3 - Give your baby meals at a quiet time of day and not when he/she is frantically hungry. This will set you up for success! 4 - Rice cereal, applesauce and bananas may be constipating. You may need to use alternate foods to help with this (such as oatmeal, peaches/pears/prunes/plums). We introduced pureed prunes as one of the first foods, to balance out the belly.
5 - Babies need time to get used to new tastes. What he/she may not like one day, he/she might like another. After 5-10 tries, he/she may actually realize he/she does like it. Keep trying or combine flavors and don't be afraid of adding herbs or spices, I love including herbs from my garden into her meals. We have tried carrots and rosemary, navy beans and cilantro or her favorite peas mint and a little butter. I would try the food first for a couple days and then add one new ingredient at a time.
6 - Stop feeding when your baby turns his/her head away when offered the spoon, spits out the food or simply won't open their mouths for another bite.
7 - These first few months of solid are not suppose to take the place of breast milk or formula, so offer breast or bottle feeding after a solid meal but if they are a great eater (like Ms Ami!!) it is okay if your baby declines.
8 - Have benadryl on hand and know how much to give them. We had a really big scare with Zoe's peach allergy and the waiting time on knowing what to do almost caused me never to try solids again... JK but seriously, know what to do if there is a sever allergy is KEY to keeping your sanity.
(and remember feeding is a multi-sensory process so expect a mess, pull out the camera and have fun with it!)
Below are some products and books that have made our "and she eats" journey a little easier.
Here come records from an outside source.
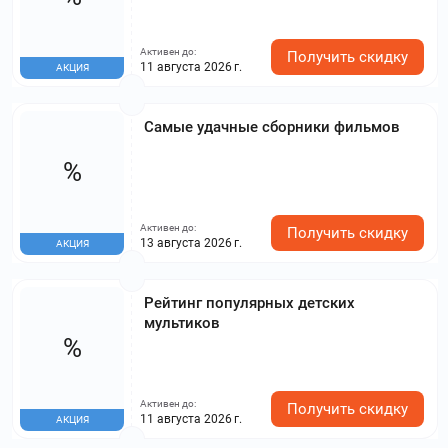
Активен до:
Получить скидку
11 августа 2026 г.
АКЦИЯ
Самые удачные сборники фильмов
%
Активен до:
Получить скидку
13 августа 2026 г.
АКЦИЯ
Рейтинг популярных детских
мультиков
%
Активен до:
Получить скидку
11 августа 2026 г.
АКЦИЯ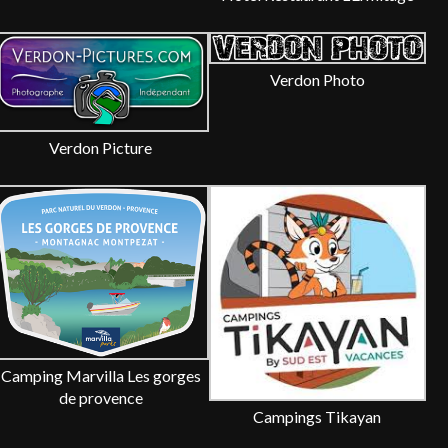
Verdon Photo
Verdon Picture
Camping Marvilla Les gorges
de provence
Campings Tikayan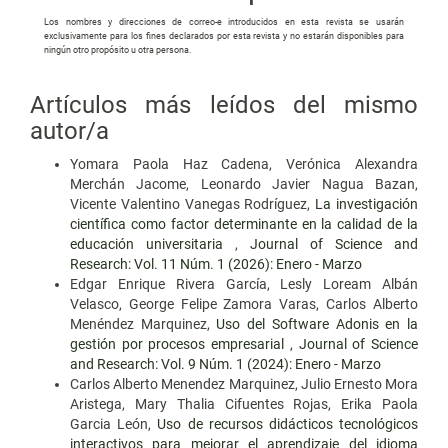
Los nombres y direcciones de correo-e introducidos en esta revista se usarán
exclusivamente para los fines declarados por esta revista y no estarán disponibles para
ningún otro propósito u otra persona.
Artículos más leídos del mismo
autor/a
Yomara Paola Haz Cadena, Verónica Alexandra
Merchán Jacome, Leonardo Javier Nagua Bazan,
Vicente Valentino Vanegas Rodríguez,
La investigación
científica como factor determinante en la calidad de la
educación universitaria
,
Journal of Science and
Research: Vol. 11 Núm. 1 (2026): Enero - Marzo
Edgar Enrique Rivera García, Lesly Loream Albán
Velasco, George Felipe Zamora Varas, Carlos Alberto
Menéndez Marquinez,
Uso del Software Adonis en la
gestión por procesos empresarial
,
Journal of Science
and Research: Vol. 9 Núm. 1 (2024): Enero - Marzo
Carlos Alberto Menendez Marquinez, Julio Ernesto Mora
Aristega, Mary Thalia Cifuentes Rojas, Erika Paola
Garcia León,
Uso de recursos didácticos tecnológicos
interactivos para mejorar el aprendizaje del idioma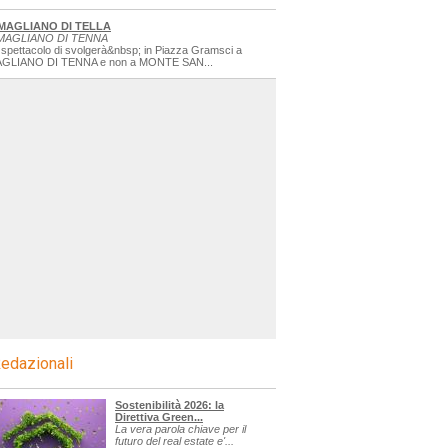
MAGLIANO DI TELLA
MAGLIANO DI TENNA
 spettacolo di svolgerà&nbsp; in Piazza Gramsci a
GLIANO DI TENNA e non a MONTE SAN...
edazionali
Sostenibilità 2026: la
Direttiva Green...
La vera parola chiave per il
futuro del real estate e'...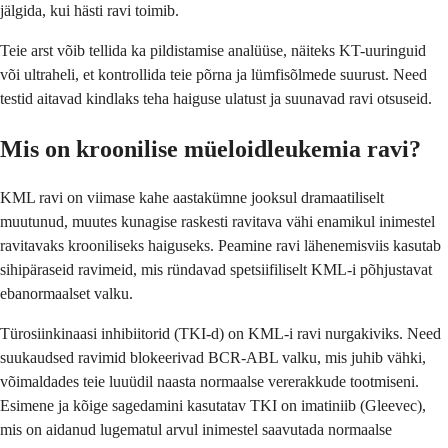
jälgida, kui hästi ravi toimib.
Teie arst võib tellida ka pildistamise analüüse, näiteks KT-uuringuid
või ultraheli, et kontrollida teie põrna ja lümfisõlmede suurust. Need
testid aitavad kindlaks teha haiguse ulatust ja suunavad ravi otsuseid.
Mis on kroonilise müeloidleukemia ravi?
KML ravi on viimase kahe aastakümne jooksul dramaatiliselt
muutunud, muutes kunagise raskesti ravitava vähi enamikul inimestel
ravitavaks krooniliseks haiguseks. Peamine ravi lähenemisviis kasutab
sihipäraseid ravimeid, mis ründavad spetsiifiliselt KML-i põhjustavat
ebanormaalset valku.
Türosiinkinaasi inhibiitorid (TKI-d) on KML-i ravi nurgakiviks. Need
suukaudsed ravimid blokeerivad BCR-ABL valku, mis juhib vähki,
võimaldades teie luuüdil naasta normaalse vererakkude tootmiseni.
Esimene ja kõige sagedamini kasutatav TKI on imatiniib (Gleevec),
mis on aidanud lugematul arvul inimestel saavutada normaalse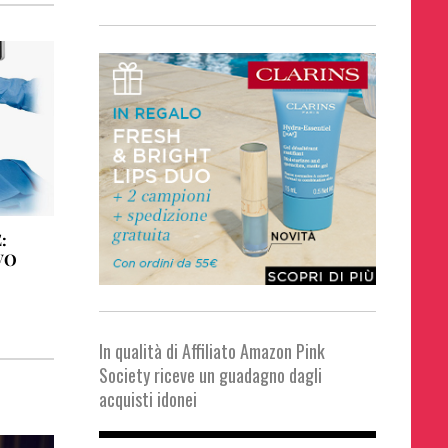
:
VO
In qualità di Affiliato Amazon Pink
Society riceve un guadagno dagli
acquisti idonei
Find my board on pinterest for lots of ideas!
I cannot say enough good things about the Cuisinart Baby machine, I got it from my bestie and seriously the best machine ever. you can steam and puree all int he same machine which means LESS STUFF TO WASH. I make a batch of veggies and another of fruit twice a week. Each batch is good for 3-4 days but you can also freeze some!
I am looking forward to making both her and Zoe some homemade pouches. :) I hope this is helpful for all of you amazing mamas requesting tips and recommendations on babyfood makers. Looking forward to sharing our favorite recipes (Another request I get daily.)